Tarek teaches Walter to play drums, which provides the emotionally dormant professor a joyous means of self-expression. But Tarek is unjustly arrested and faces deportation when his illegal status is discovered.

Jenkins is probably best-known as a patriarchal ghost in "Six Feet Under" although "Flirting With Disaster" fans will recognize him as the gay FBI agent who gets a hilarious heroin high. "The Visitor" should be his breakthrough movie. Walter being a man of few words, Jenkins exquisitely captures his body English. His facial features have the stillness appropriate for a man unaccustomed to smiling, but even his blankest stares become a mode of communication.

All the performances are superb. Hiam Abbass, fondly remembered from "The Syrian Bride," is a model of powerful understatement as the resolute, proud Mouna, and her relationship with Walter is lovely to behold. The character of warm-hearted Tarek could easily be overplayed, but Haaz Sleiman never strikes a false note, while Danai Jekesai Gurira registers each layer of Zainab's often unspoken emotions. The film is so well-cast that Marian Seldes, one of Edward Albee's favorite stage actresses, gives a sharp performance as a dour piano teacher.

"The Visitor" is a profoundly moving mixture of human comedy and human drama. And always the emphasis is on "human."

ABOUT "SARAH MARSHALL": "Forgetting Sarah Marshall" is one cheery, likable movie that, for the most part, manages to be cheery and likable without insulting your intelligence.

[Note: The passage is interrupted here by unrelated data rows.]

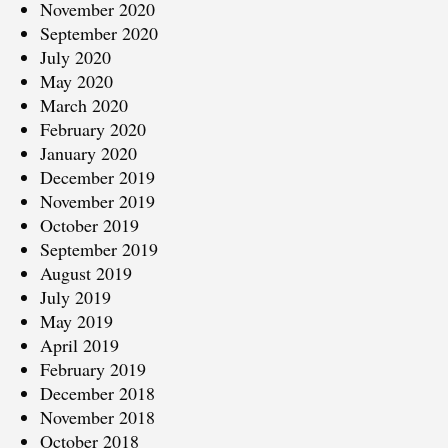
November 2020
September 2020
July 2020
May 2020
March 2020
February 2020
January 2020
December 2019
November 2019
October 2019
September 2019
August 2019
July 2019
May 2019
April 2019
February 2019
December 2018
November 2018
October 2018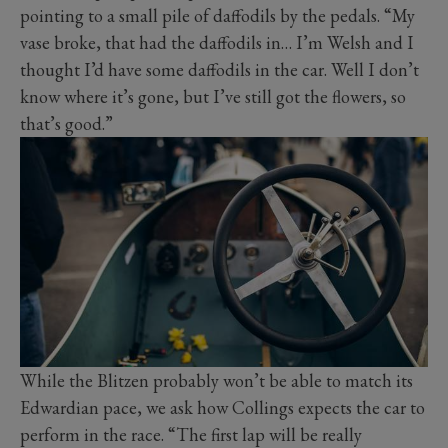
pointing to a small pile of daffodils by the pedals. “My
vase broke, that had the daffodils in… I’m Welsh and I
thought I’d have some daffodils in the car. Well I don’t
know where it’s gone, but I’ve still got the flowers, so
that’s good.”
While the Blitzen probably won’t be able to match its
Edwardian pace, we ask how Collings expects the car to
perform in the race. “The first lap will be really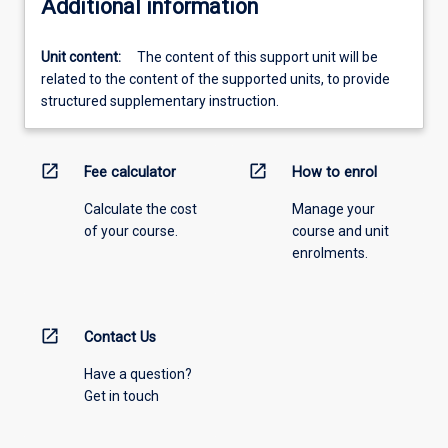
Additional information
Unit content:
The content of this support unit will be
related to the content of the supported units, to provide
structured supplementary instruction.
open_in_new
open_in_new
Fee calculator
How to enrol
Calculate the cost
Manage your
of your course.
course and unit
enrolments.
open_in_new
Contact Us
Have a question?
Get in touch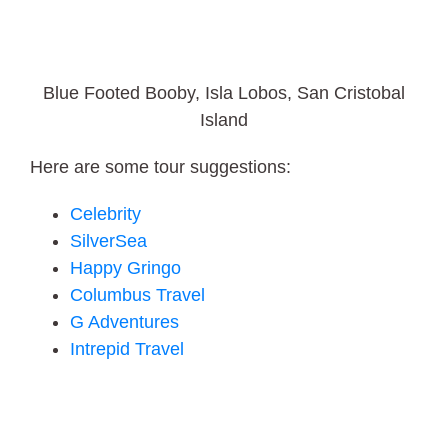
Blue Footed Booby, Isla Lobos, San Cristobal
Island
Here are some tour suggestions:
Celebrity
SilverSea
Happy Gringo
Columbus Travel
G Adventures
Intrepid Travel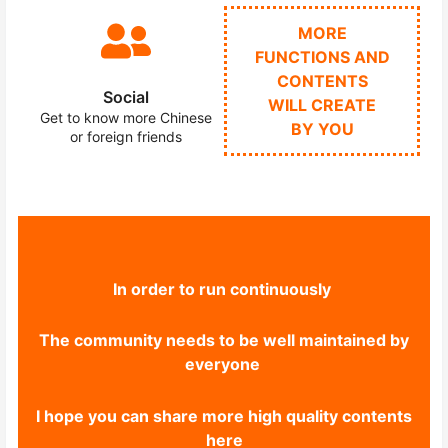
MORE
FUNCTIONS AND
CONTENTS
Social
WILL CREATE
Get to know more Chinese
BY YOU
or foreign friends
In order to run continuously
The community needs to be well maintained by
everyone
I hope you can share more high quality contents
here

It's a comedy of the disasters that befall Peter Bretter (Jason Segel) when he's dumped by Sarah Marshall (Kristen Bell), the star of a dumbed-down CSI-type television show. (William Baldwin does a hilarious cameo as her co-star.)

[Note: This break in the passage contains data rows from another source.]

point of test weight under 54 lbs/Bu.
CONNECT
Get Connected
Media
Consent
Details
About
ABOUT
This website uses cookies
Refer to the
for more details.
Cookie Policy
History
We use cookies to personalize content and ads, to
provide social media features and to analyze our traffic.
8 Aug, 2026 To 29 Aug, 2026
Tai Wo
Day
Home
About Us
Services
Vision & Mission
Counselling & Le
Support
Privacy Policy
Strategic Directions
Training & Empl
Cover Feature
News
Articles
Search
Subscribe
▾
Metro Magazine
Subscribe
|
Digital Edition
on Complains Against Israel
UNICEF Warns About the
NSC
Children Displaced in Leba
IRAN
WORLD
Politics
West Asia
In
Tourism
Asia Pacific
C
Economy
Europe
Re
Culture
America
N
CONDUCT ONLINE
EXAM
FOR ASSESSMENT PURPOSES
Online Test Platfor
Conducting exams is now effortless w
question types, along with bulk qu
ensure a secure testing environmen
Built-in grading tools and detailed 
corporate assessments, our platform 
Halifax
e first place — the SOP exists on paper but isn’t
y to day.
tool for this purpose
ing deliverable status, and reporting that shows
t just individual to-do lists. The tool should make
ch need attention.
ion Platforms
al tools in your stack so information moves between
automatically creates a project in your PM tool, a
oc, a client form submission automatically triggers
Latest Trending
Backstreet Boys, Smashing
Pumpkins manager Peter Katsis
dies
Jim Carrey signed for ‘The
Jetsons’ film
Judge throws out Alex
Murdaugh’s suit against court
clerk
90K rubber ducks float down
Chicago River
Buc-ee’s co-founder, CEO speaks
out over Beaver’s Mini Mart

Since Peter is the composer of the TV show's music, every working moment reminds him of Sarah. To forget the titular character and find time to work on his long-gestating rock opera based on the Dracula legends, he heads for Hawaii. It's typical of his luck that he winds up at the same hotel where Sarah vacations with new lover, British rock star Aldous Snow (Russell Brand).

If that sounds like a lame premise, it is. But the screenplay, written by Segel, has an abundance of sharp dialogue and realistically constructed characters. Novice director Nicholas Stoller has a sometimes ponderous sense of pacing, but he's clearly an actor-friendly helmer who knows how to respect a solid screenplay. He draws outstanding performances from a cast familiar to couch potatoes.

"How I Met Your Mother"'s Segel plays yet another variation of that current comedy craze, the protagonist who fails to navigate the seas of romance. Although Peter occasionally resembles the characters immortalized by the young Woody Allen, Segel gives his own touch to the comic mishaps. The screenplay also calls for him to be caught literally with his pants down, familiarizing audiences with Peter's male appendage.

Mila Kunis, known from "Family Guy" and "That '70s Show," enchants both Peter and the audience as a warm hotel employee, while Bell never tries to soften Sarah's self-absorption. Brand is consistently hilarious as Sarah's new main man, whose deceptive friendliness to hapless Peter provides some clever moments. But as Peter's bossy stepbrother, "Saturday Night Live"'s Bill Hader overcompensates for having the screenplay's least developed role.

"Forgetting Sarah Marshall" is, more often than not, a lark and frequently a hoot.